*** TASK INPUT Section Begins ***

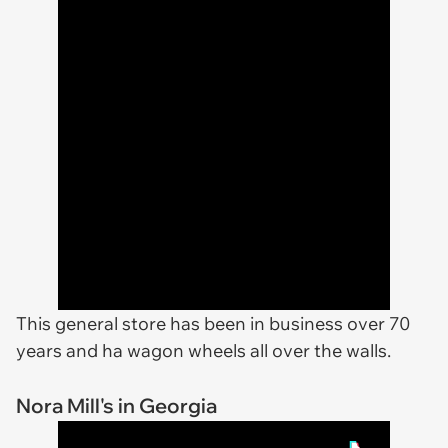
This general store has been in business over 70
years and ha wagon wheels all over the walls.
Nora Mill's in Georgia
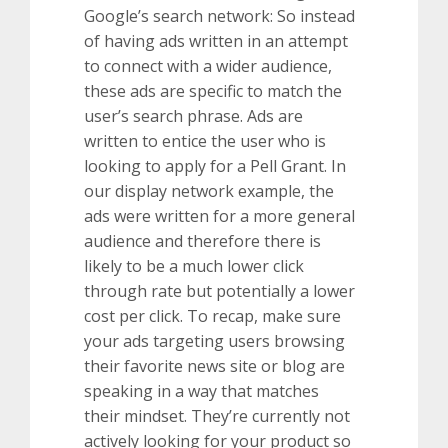
Google’s search network: So instead
of having ads written in an attempt
to connect with a wider audience,
these ads are specific to match the
user’s search phrase. Ads are
written to entice the user who is
looking to apply for a Pell Grant. In
our display network example, the
ads were written for a more general
audience and therefore there is
likely to be a much lower click
through rate but potentially a lower
cost per click. To recap, make sure
your ads targeting users browsing
their favorite news site or blog are
speaking in a way that matches
their mindset. They’re currently not
actively looking for your product so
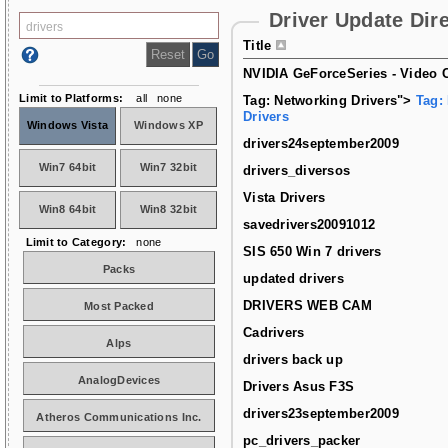
Driver Update Dir
Title
NVIDIA GeForceSeries - Video C
Limit to Platforms:
all
none
Tag: Networking Drivers">
Tag:
Drivers
Windows Vista
Windows XP
drivers24september2009
Win7 64bit
Win7 32bit
drivers_diversos
Vista Drivers
Win8 64bit
Win8 32bit
savedrivers20091012
Limit to Category:
none
SIS 650 Win 7 drivers
Packs
updated drivers
DRIVERS WEB CAM
Most Packed
Cadrivers
Alps
drivers back up
AnalogDevices
Drivers Asus F3S
drivers23september2009
Atheros Communications Inc.
pc_drivers_packer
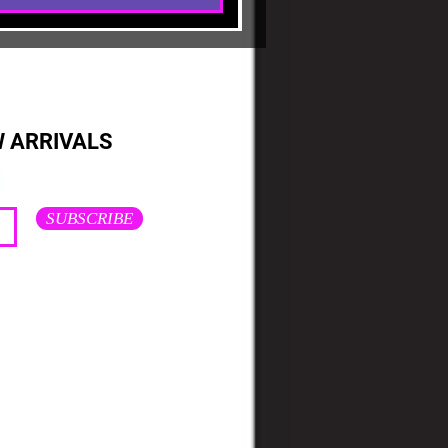
W ARRIVALS
SUBSCRIBE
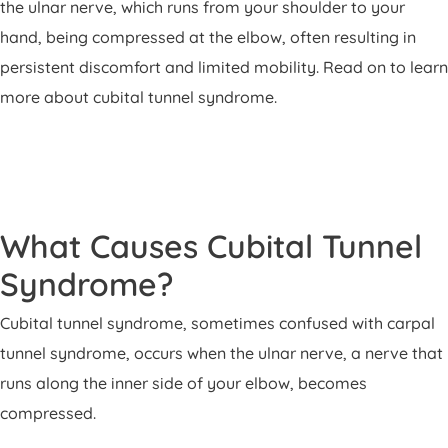
the ulnar nerve, which runs from your shoulder to your
hand, being compressed at the elbow, often resulting in
persistent discomfort and limited mobility. Read on to learn
more about cubital tunnel syndrome.
What Causes Cubital Tunnel
Syndrome?
Cubital tunnel syndrome, sometimes confused with carpal
tunnel syndrome, occurs when the ulnar nerve, a nerve that
runs along the inner side of your elbow, becomes
compressed.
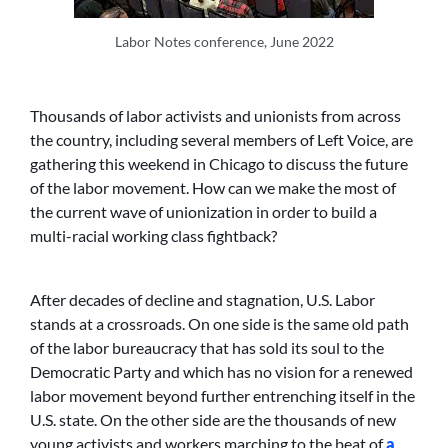
Labor Notes conference, June 2022
Thousands of labor activists and unionists from across
the country, including several members of Left Voice, are
gathering this weekend in Chicago to discuss the future
of the labor movement. How can we make the most of
the current wave of unionization in order to build a
multi-racial working class fightback?
After decades of decline and stagnation, U.S. Labor
stands at a crossroads. On one side is the same old path
of the labor bureaucracy that has sold its soul to the
Democratic Party and which has no vision for a renewed
labor movement beyond further entrenching itself in the
U.S. state. On the other side are the thousands of new
young activists and workers marching to the beat of
a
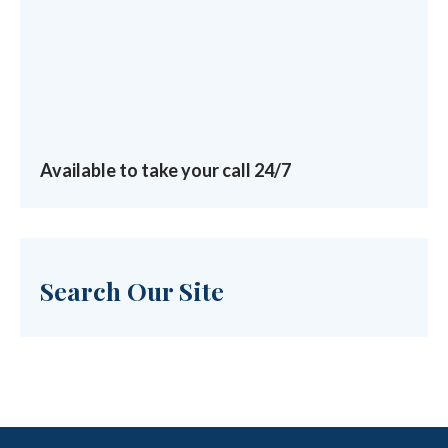
Available to take your call 24/7
Search Our Site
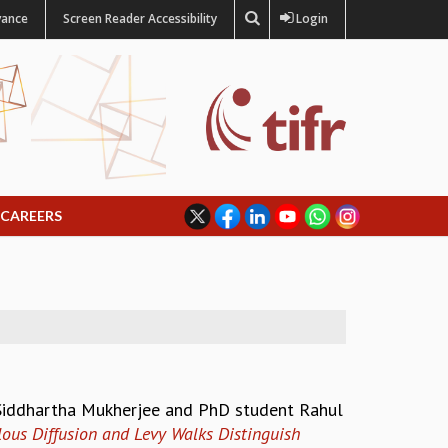
vance
Screen Reader Accessibility
Login
CAREERS
 Siddhartha Mukherjee and PhD student Rahul
us Diffusion and Levy Walks Distinguish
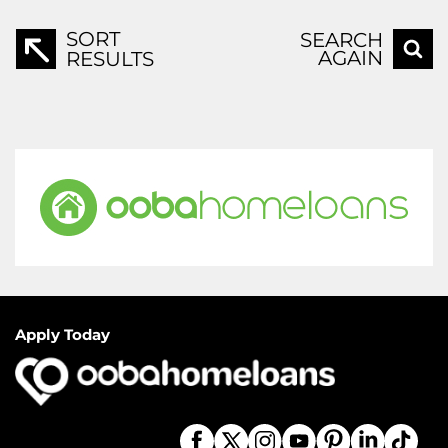
SORT
SEARCH
AGAIN
RESULTS
Apply Today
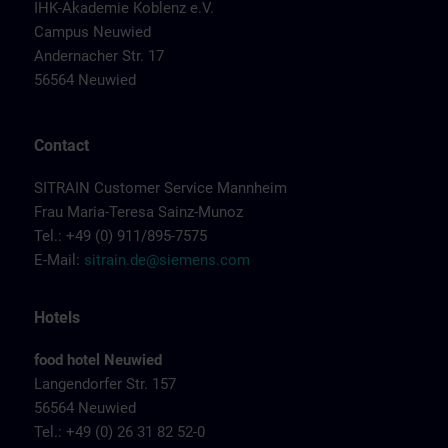
IHK-Akademie Koblenz e.V.
Campus Neuwied
Andernacher Str. 17
56564 Neuwied
Contact
SITRAIN Customer Service Mannheim
Frau Maria-Teresa Sainz-Munoz
Tel.: +49 (0) 911/895-7575
E-Mail:
sitrain.de@siemens.com
Hotels
food hotel Neuwied
Langendorfer Str. 157
56564 Neuwied
Tel.: +49 (0) 26 31 82 52-0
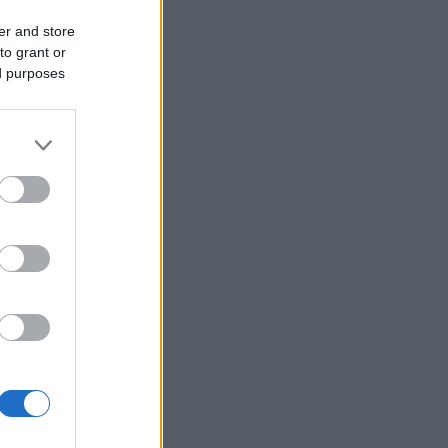
er and store
to grant or
ed purposes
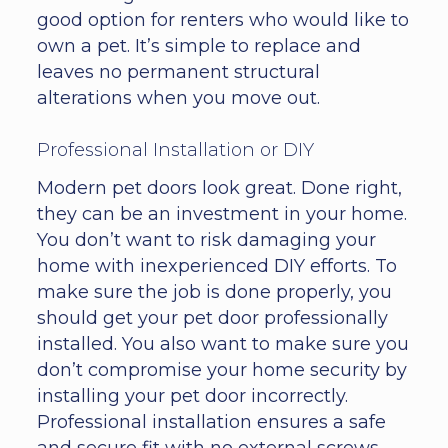
good option for renters who would like to
own a pet. It’s simple to replace and
leaves no permanent structural
alterations when you move out.
Professional Installation or DIY
Modern pet doors look great. Done right,
they can be an investment in your home.
You don’t want to risk damaging your
home with inexperienced DIY efforts. To
make sure the job is done properly, you
should get your pet door professionally
installed. You also want to make sure you
don’t compromise your home security by
installing your pet door incorrectly.
Professional installation ensures a safe
and secure fit with no external screws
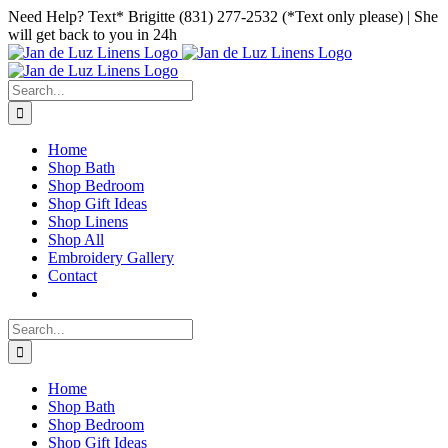
Skip
Facebook
Instagram
Pinterest
Need Help? Text* Brigitte (831) 277-2532 (*Text only please) | She
to
will get back to you in 24h
content
Search
for:
Home
Shop Bath
Shop Bedroom
Shop Gift Ideas
Shop Linens
Shop All
Embroidery Gallery
Contact
Search
for:
Home
Shop Bath
Shop Bedroom
Shop Gift Ideas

*** TASK INPUT Section Ends ***

Write out each line of the data above exactly, starting at the top and finishing with the line containing "Democratic Party and"; omit the pictures.

REPLY TO THE TASK:
This general store has been in business over 70
years and ha wagon wheels all over the walls.
Nora Mill's in Georgia
Google’s search network: So instead
of having ads written in an attempt
to connect with a wider audience,
these ads are specific to match the
user’s search phrase. Ads are
written to entice the user who is
looking to apply for a Pell Grant. In
our display network example, the
ads were written for a more general
audience and therefore there is
likely to be a much lower click
through rate but potentially a lower
cost per click. To recap, make sure
your ads targeting users browsing
their favorite news site or blog are
speaking in a way that matches
their mindset. They’re currently not
actively looking for your product so
Driver Update Dir
Title
NVIDIA GeForceSeries - Video C
Limit to Platforms:
all
none
Tag: Networking Drivers">
Tag:
Drivers
Windows Vista
Windows XP
drivers24september2009
Win7 64bit
Win7 32bit
drivers_diversos
Vista Drivers
Win8 64bit
Win8 32bit
savedrivers20091012
Limit to Category:
none
SIS 650 Win 7 drivers
Packs
updated drivers
DRIVERS WEB CAM
Most Packed
Cadrivers
Alps
drivers back up
AnalogDevices
Drivers Asus F3S
drivers23september2009
Atheros Communications Inc.
pc_drivers_packer
W ARRIVALS
SUBSCRIBE
the ulnar nerve, which runs from your shoulder to your
hand, being compressed at the elbow, often resulting in
persistent discomfort and limited mobility. Read on to learn
more about cubital tunnel syndrome.
What Causes Cubital Tunnel
Syndrome?
Cubital tunnel syndrome, sometimes confused with carpal
tunnel syndrome, occurs when the ulnar nerve, a nerve that
runs along the inner side of your elbow, becomes
compressed.
Labor Notes conference, June 2022
Thousands of labor activists and unionists from across
the country, including several members of Left Voice, are
gathering this weekend in Chicago to discuss the future
of the labor movement. How can we make the most of
the current wave of unionization in order to build a
multi-racial working class fightback?
After decades of decline and stagnation, U.S. Labor
stands at a crossroads. On one side is the same old path
of the labor bureaucracy that has sold its soul to the
Democratic Party and which has no vision for a renewed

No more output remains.